O jornal era o maior do país e o seu gosto pela notícia e principalmente por ter uma certa admiração pelo fundador dele, aquele estágio de meio período seria para ela a oportunidade perfeita de mostrar o seu potencial e aprender com aquele homem que tanto admirava. Coraline, por incrível que pareça não estava atrasada, o que significava que ela estava mesmo empolgada, o que causou estranheza em seus pais.
— Coraline Morton Grant, acordada às 6 da manhã e pronta para faculdade? Eu só posso estar tendo alucinações. — Sidney, pai de Cora, brincou, arrancando uma careta da filha e um olhar de reprovação de sua esposa.
— Isso é o efeito família Scarpelli Callegari, essa menina é obcecada por essa família, que estou começando a pensar que ela fez jornalismo incentivada por eles. — A mulher disse.
— Não é obsessão, mãe. É o que eu quero fazer, jornalismo é o meu sonho, foi o que eu escolhi. E o Jornal Callegari é o melhor lugar para um jornalista iniciar. — Respondeu, indo até o seu pai e lhe dando um beijo no rosto.

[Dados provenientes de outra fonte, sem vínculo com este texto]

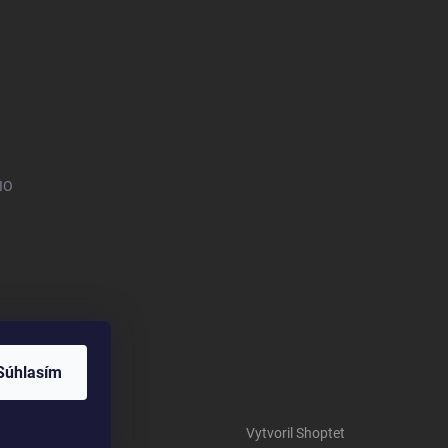
IO
Súhlasím
Vytvoril Shoptet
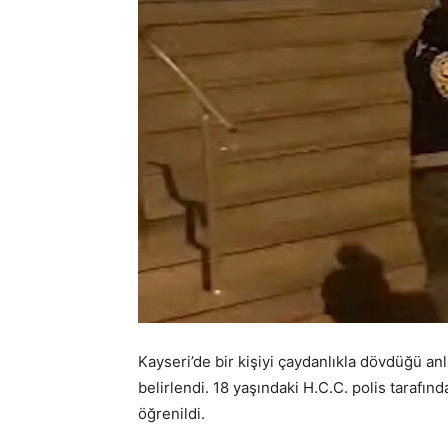
Kayseri’de bir kişiyi çaydanlıkla dövdüğü an
belirlendi. 18 yaşındaki H.C.C. polis tarafın
öğrenildi.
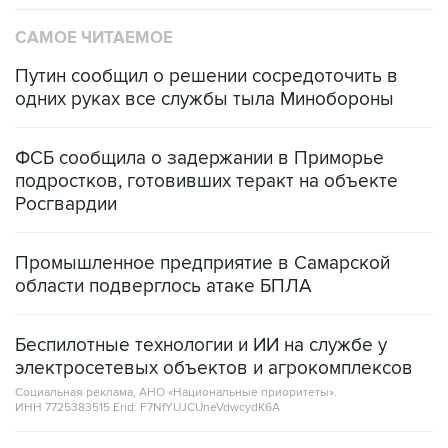
САМОЕ ЧИТАЕМОЕ
Путин сообщил о решении сосредоточить в
одних руках все службы тыла Минобороны
ФСБ сообщила о задержании в Приморье
подростков, готовивших теракт на объекте
Росгвардии
Промышленное предприятие в Самарской
области подверглось атаке БПЛА
Беспилотные технологии и ИИ на службе у
электросетевых объектов и агрокомплексов
Социальная реклама, АНО «Национальные приоритеты».
ИНН 7725383515 Erid: F7NfYUJCUneVdwcydK6A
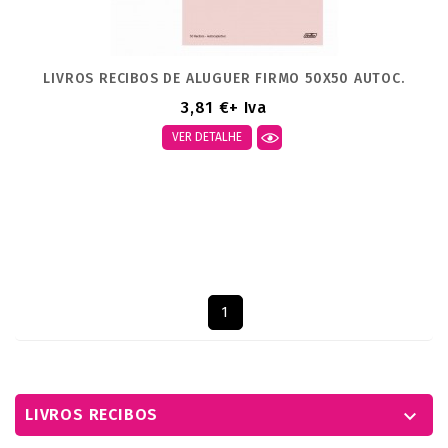
LIVROS RECIBOS DE ALUGUER FIRMO 50X50 AUTOC.
3,81 €
+ Iva
VER DETALHE
Mostrando 1-3 de um total de 3 artigo(s)
1
LIVROS RECIBOS

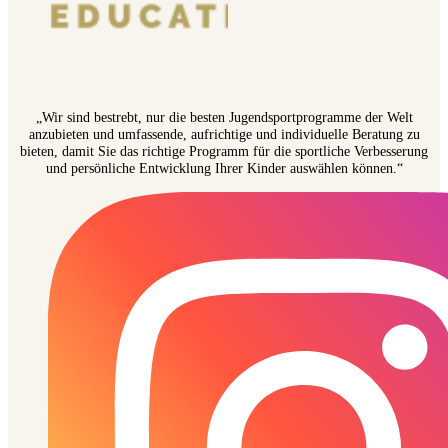
„Wir sind bestrebt, nur die besten Jugendsportprogramme der Welt
anzubieten und umfassende, aufrichtige und individuelle Beratung zu
bieten, damit Sie das richtige Programm für die sportliche Verbesserung
und persönliche Entwicklung Ihrer Kinder auswählen können.“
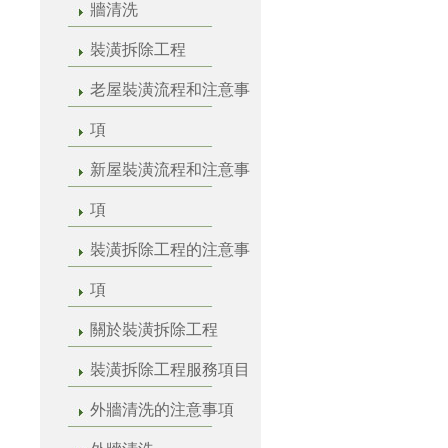
牆清洗
裝潢拆除工程
老屋裝潢流程和注意事
項
新屋裝潢流程和注意事
項
裝潢拆除工程的注意事
項
關於裝潢拆除工程
裝潢拆除工程服務項目
外牆清洗的注意事項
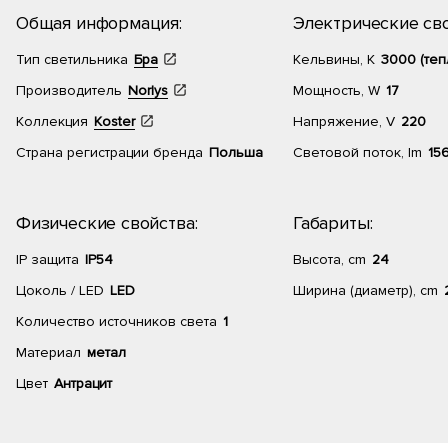
Общая информация:
Электрические сво
Тип светильника
Бра
Кельвины, К
3000 (теп
Производитель
Norlys
Мощность, W
17
Коллекция
Koster
Напряжение, V
220
Страна регистрации бренда
Польша
Световой поток, lm
15
Физические свойства:
Габариты:
IP защита
IP54
Высота, cm
24
Цоколь / LED
LED
Ширина (диаметр), cm
Количество источников света
1
Материал
метал
Цвет
Антрацит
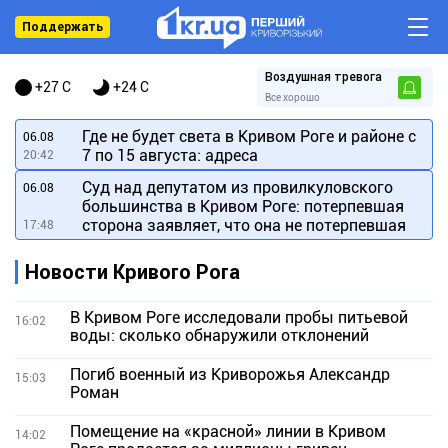
Поддержать
Воздушная тревога
+27 C
+24 C
Все хорошо
Где не будет света в Кривом Роге и районе с
06.08
7 по 15 августа: адреса
20:42
Суд над депутатом из провилкуловского
06.08
большинства в Кривом Роге: потерпевшая
сторона заявляет, что она не потерпевшая
17:48
Новости Кривого Рога
В Кривом Роге исследовали пробы питьевой
16:02
воды: сколько обнаружили отклонений
Погиб военный из Криворожья Александр
15:03
Роман
Помещение на «красной» линии в Кривом
14:02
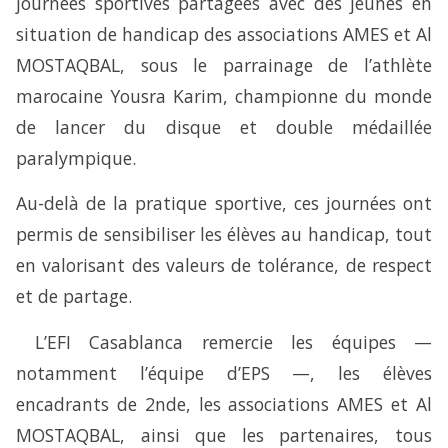
journées sportives partagées avec des jeunes en
situation de handicap des associations AMES et Al
MOSTAQBAL, sous le parrainage de l’athlète
marocaine Yousra Karim, championne du monde
de lancer du disque et double médaillée
paralympique.
Au-delà de la pratique sportive, ces journées ont
permis de sensibiliser les élèves au handicap, tout
en valorisant des valeurs de tolérance, de respect
et de partage.
L’EFI Casablanca remercie les équipes —
notamment l’équipe d’EPS —, les élèves
encadrants de 2nde, les associations AMES et Al
MOSTAQBAL, ainsi que les partenaires, tous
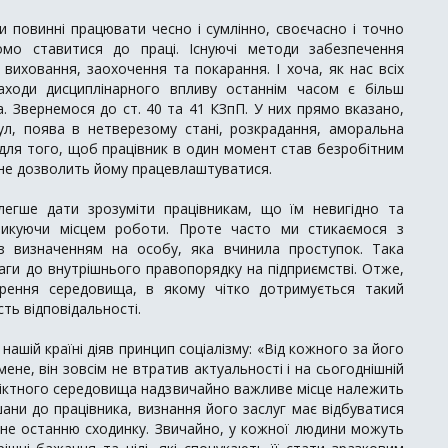
и повинні працювати чесно і сумлінно, своєчасно і точно
омо ставитися до праці. Існуючі методи забезпечення
виховання, заохочення та покарання. І хоча, як нас всіх
аходи дисциплінарного впливу останнім часом є більш
. Звернемося до ст. 40 та 41 КЗпП. У них прямо вказано,
ул, поява в нетверезому стані, розкрадання, аморальна
для того, щоб працівник в один момент став безробітним
о не дозволить йому працевлаштуватися.
егше дати зрозуміти працівникам, що їм невигідно та
изикуючи місцем роботи. Проте часто ми стикаємося з
з визначенням на особу, яка вчинила проступок. Така
аги до внутрішнього правопорядку на підприємстві. Отже,
орення середовища, в якому чітко дотримується такий
ть відповідальності.
нашій країні діяв принцип соціалізму: «Від кожного за його
ене, він зовсім не втратив актуальності і на сьогоднішній
ліктного середовища надзвичайно важливе місце належить
шани до працівника, визнання його заслуг має відбуватися
є не останню сходинку. Звичайно, у кожної людини можуть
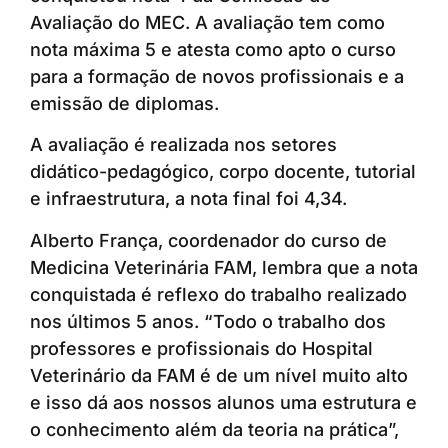
Avaliação do MEC. A avaliação tem como
nota máxima 5 e atesta como apto o curso
para a formação de novos profissionais e a
emissão de diplomas.
A avaliação é realizada nos setores
didático-pedagógico, corpo docente, tutorial
e infraestrutura, a nota final foi 4,34.
Alberto França, coordenador do curso de
Medicina Veterinária FAM, lembra que a nota
conquistada é reflexo do trabalho realizado
nos últimos 5 anos. “Todo o trabalho dos
professores e profissionais do Hospital
Veterinário da FAM é de um nível muito alto
e isso dá aos nossos alunos uma estrutura e
o conhecimento além da teoria na prática”,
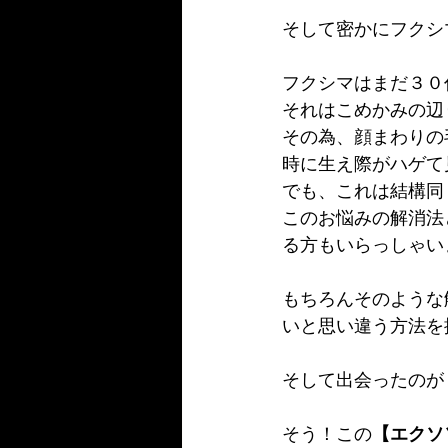
そして密かにフクシマ
フクシマはまだ３０
それはこめかみの辺
その為、顔まわりの
時に生え際がハゲて
でも、これは結構同
このお悩みの解消法
る方もいらっしゃい
もちろんそのような
いと思い違う方法を
そして出会ったのが
そう！この
【エクソ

— Deixa a garota, Vivian. A Corinha é o meu orgulho, você também deveria se orgulhar de ter uma filha tão talentosa como a nossa, fazendo aquilo que nós não pudemos. — o homem disse abraçado a filha.
— Não adianta, pai. A mamãe nunca vai se orgulhar por eu ter escolhido jornalismo, para ela, foi a mesma coisa que ter entrado para o mundo do crime. — Disse indo até o armário pegando uma caneca azul bebê com estampa de golfinhos, Coraline era apaixonada por golfinhos.
— Eu ainda acho que é uma profissão perigosa. — O homem riu.
— De onde você tirou isso, mulher? O jornalismo é uma profissão muito bonita e eu acho que você deveria tirar essa ideia da sua cabeça, jornalismo é como qualquer outra profissão. — Falou.
— A mamãe só se orgulha da Pandora, a filha perfeita. — Disse comendo um pedaço de bolo.
— Eu nunca disse isso, Coraline. — A mulher respondeu.
— Vocês vão começar a discutir logo cedo. — O homem sentou-se com um pouco de dificuldade.
— Pai, é a sua coluna de novo? — Perguntou a jovem, indo até o pai e o ajudando.
— Sim, eu estou ficando velho, minha menina, as peças já estão enferrujadas. — Brincou.
— Você deixou de tomar os remédios, por isso está sentindo dores, Sidney. — Vivian reclamou. Colocando um prato de ovos mexidos em frente ao marido.
— O senhor não podia ter parado os remédios, pai e nem era para o senhor trabalhar tanto, nenhum de vocês. — Olhou para a sua mãe.
— E quem vai sustentar a casa? As despesas? Como você acha que vamos pagar as contas? — Sidney perguntou à filha com um sorriso singelo.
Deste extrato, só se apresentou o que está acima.